Há uma névoa que encurta os horizontes.
O amor é um amor
tecido só de lembranças. Tudo já era. A gente vai ficando espiritualizado e dos
prazeres da vida nem mais as recordações. O corpo tão cheio de atração no
passado, passa a ser apenas uma forma material da existência. O espírito não
serve se não para reviver saudades e gerar desilusões. Morrer nessa fase já é
um quase nada. O mundo perdeu as cores e não existem mais os bons desejos. Uma
mulher que passa, só nos deixa um perfume vago e distante. As vibrações da
matéria não acendem mais o fogo dos desejos. Era a vida se apagando como uma
lamparina que vai consumindo o restinho do azeite.
Naíra reavivou a
chama com o óleo verde de sua juventude. Dois anos depois se reuniram os três
para uma conversação muito íntima.
- Olha, Naíra, não
desejamos que um dia fique sozinha. Certamente que não temos época marcada para
deixar-te e esperamos que isto não aconteça, pelo menos, nesses próximos anos.
Mas ser previdente nunca fez mal a ninguém. Já deves ter percebido que o que é
nosso te pertencerá um dia. Pois bem, filha, desejamos que te cases, mas com
uma condição única, alias, isto é, com a pessoa que escolheres e que seja de
nosso agrado e aprovação. Não queremos que esse alguém, por qualquer
circunstancia, venha a causar-te o menor dissabor. Por isto essa pessoa não
deverá saber que és nossa herdeira. Assim, será interessada apenas por ti e não
pela tua situação econômica. É provável que já tenhas pensado em casamento
- Sim, pensar,
pensei, mas não enquanto estiver a fazer-lhe companhia e enquanto me quiserem. Não
desejo que alguém possa a vir trazer-lhes a menor preocupação. Uma pessoa
estranha, nunca se sabe o que será na intimidade. A simulação encobre muitas
manhas. Portanto, acho melhor não falar em casamento. Francamente, ainda não senti
necessidade dele.
- É, Naíra,
entendemos os teus propósitos, mas estás falando de uma coisa da qual a
experiência é nossa. O que existe de bom na vida é justamente em tua idade,
enquanto se tem no corpo, o fogo sagrado do amor, dos sonhos e das ilusões.

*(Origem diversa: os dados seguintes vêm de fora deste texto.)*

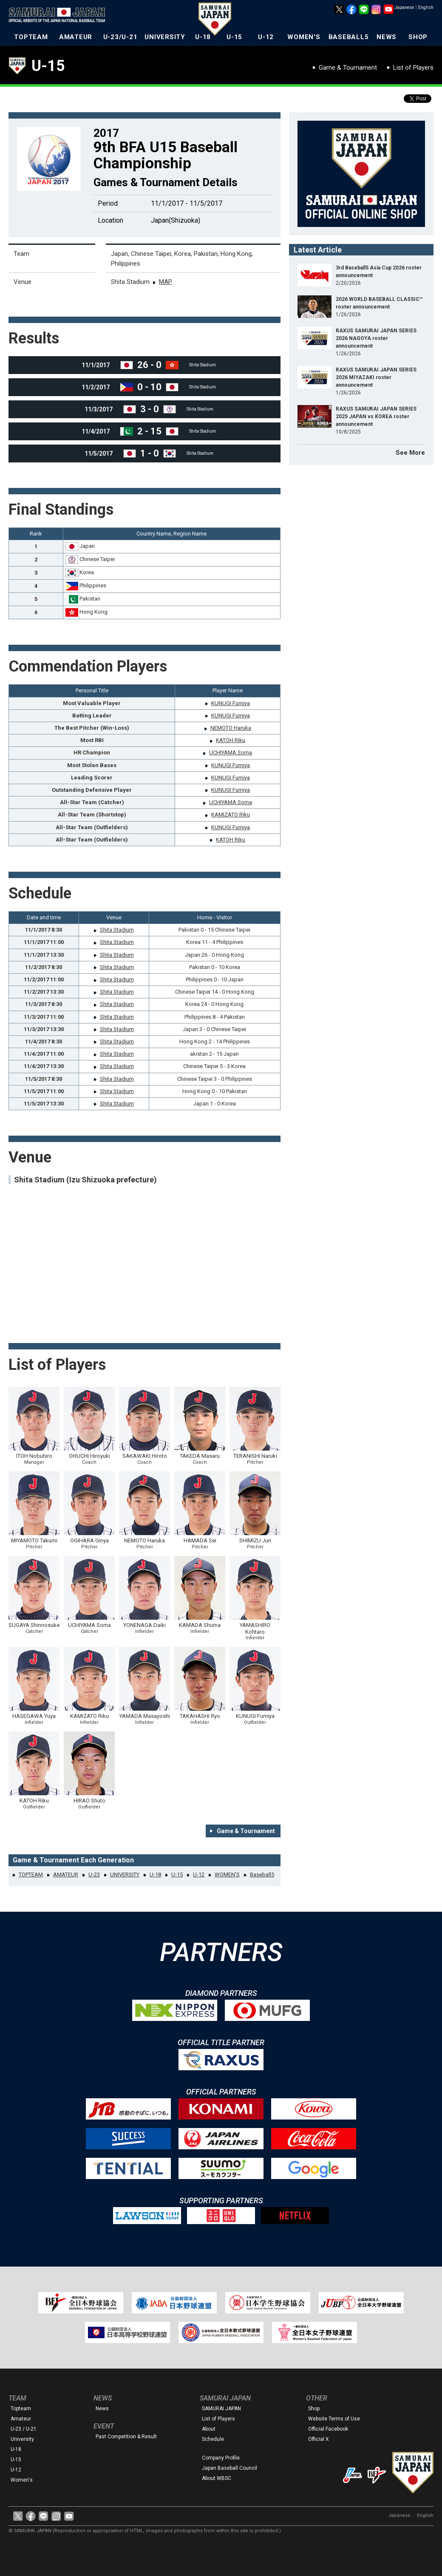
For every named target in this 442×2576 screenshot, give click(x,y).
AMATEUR (75, 37)
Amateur (21, 2419)
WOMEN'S (303, 37)
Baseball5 (262, 1874)
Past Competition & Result (126, 2437)
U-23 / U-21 (24, 2429)
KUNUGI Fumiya (230, 703)
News (102, 2409)
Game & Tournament (348, 67)
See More (410, 452)
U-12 (266, 37)
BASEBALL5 (349, 37)
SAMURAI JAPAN (221, 2409)
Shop (314, 2409)
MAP (165, 282)
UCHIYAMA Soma (230, 752)
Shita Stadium (117, 930)
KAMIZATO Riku (230, 814)
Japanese (404, 7)
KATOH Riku (230, 740)
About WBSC (216, 2478)
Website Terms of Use (334, 2419)
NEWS (387, 37)
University (22, 2439)
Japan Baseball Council (229, 2468)
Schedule (213, 2439)
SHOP (418, 37)
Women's (22, 2480)
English (426, 7)
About (208, 2429)
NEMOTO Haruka (230, 728)
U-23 (94, 1874)
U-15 (234, 37)
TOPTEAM (31, 37)
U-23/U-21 (120, 37)
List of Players (413, 67)
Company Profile (221, 2458)
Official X (318, 2439)
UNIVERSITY (164, 37)
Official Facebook (328, 2429)
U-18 (203, 37)
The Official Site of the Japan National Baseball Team (59, 16)
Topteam (21, 2409)
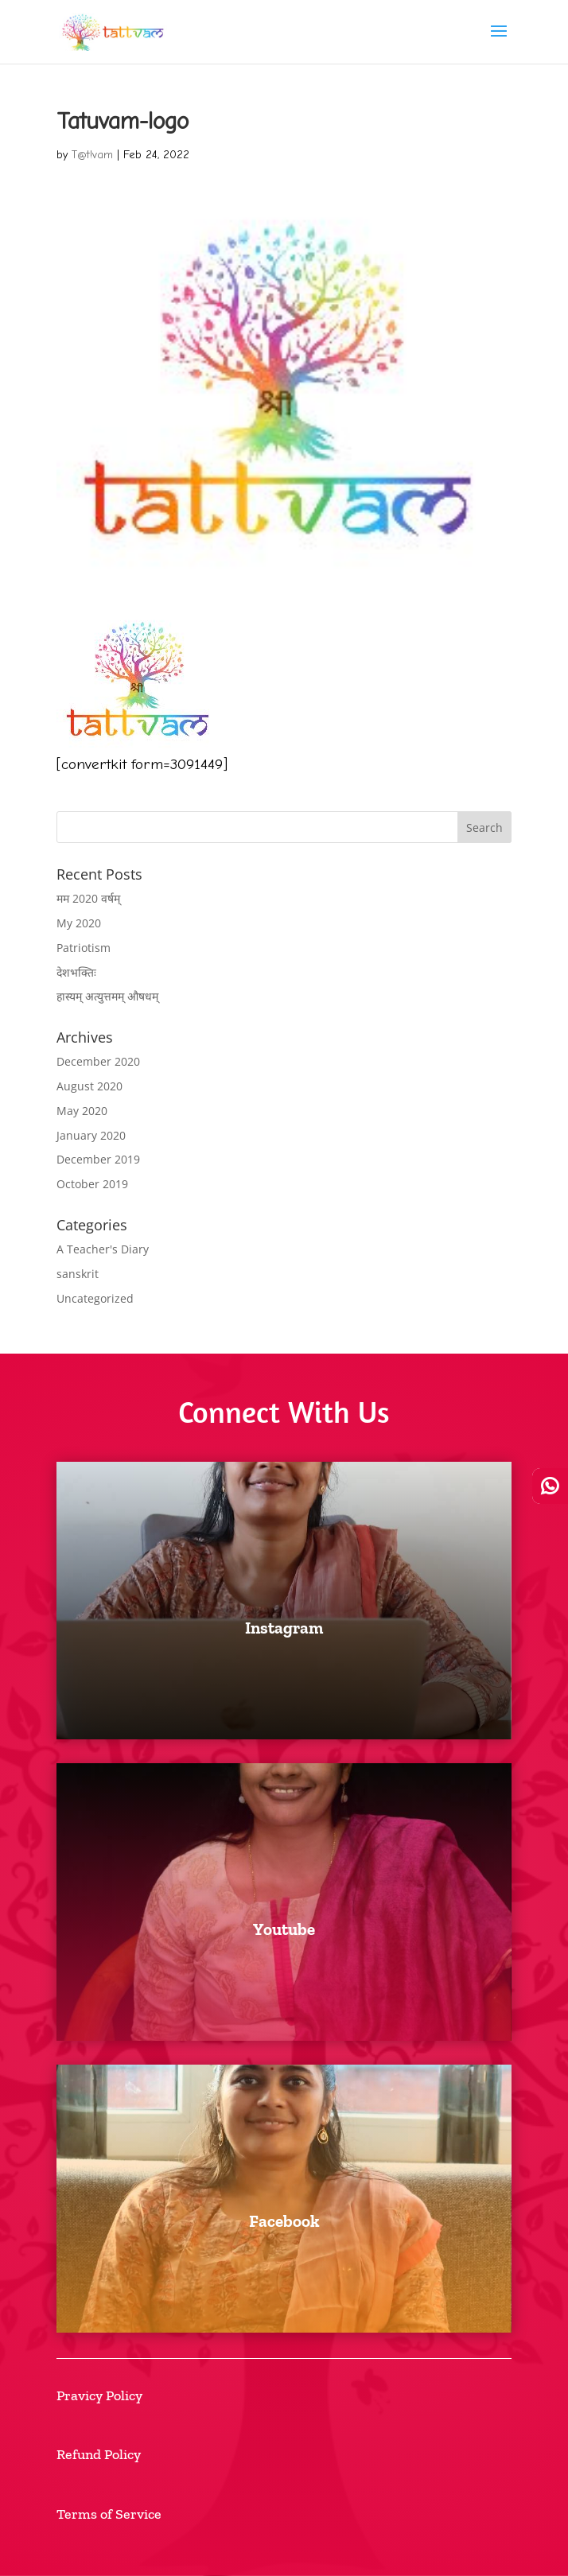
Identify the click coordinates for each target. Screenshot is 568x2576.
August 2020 (89, 1086)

Depois tudo são cinza fria, os restos de velhos amores e lembranças. Cuida em
escolher um noivo, se é que já não o fizestes, minha sonsinha... Queremos que
seja plenamente feliz e realizada. É isto que desejamos. E mereces muito mais.
Não te preocupes com riqueza. O que terás sobrara para viverem
despreocupadamente. Pensa apenas no amor e na boa compreensão dos dois. Dois
que se querem realmente e sempre se entenderão bem. Mas olha, não te deixes
levar por paixão, que é uma péssima conselheira. O amor sim, e que é duradouro
e permanente.
- É, minha filha, eu
e o Posidônio, vivemos de amor, só de amor. Paixão é coisa passageira. É como
quem corre atrás de um fruto dourado e que afinal de contas é azedo ou amargo.
Ainda hoje somos dois namorados, mesmo de fogo apagado... Queremos que te cases
e cuida nisso, sem tempo marcado. Mas não esqueças que a velhice é como uma
mola que perde a ação. Não funciona mais. Um molho que não arde mais...
Em 16.10.1986
*O conto faz parte do
livro “Vidas Nordestinas”, no prelo.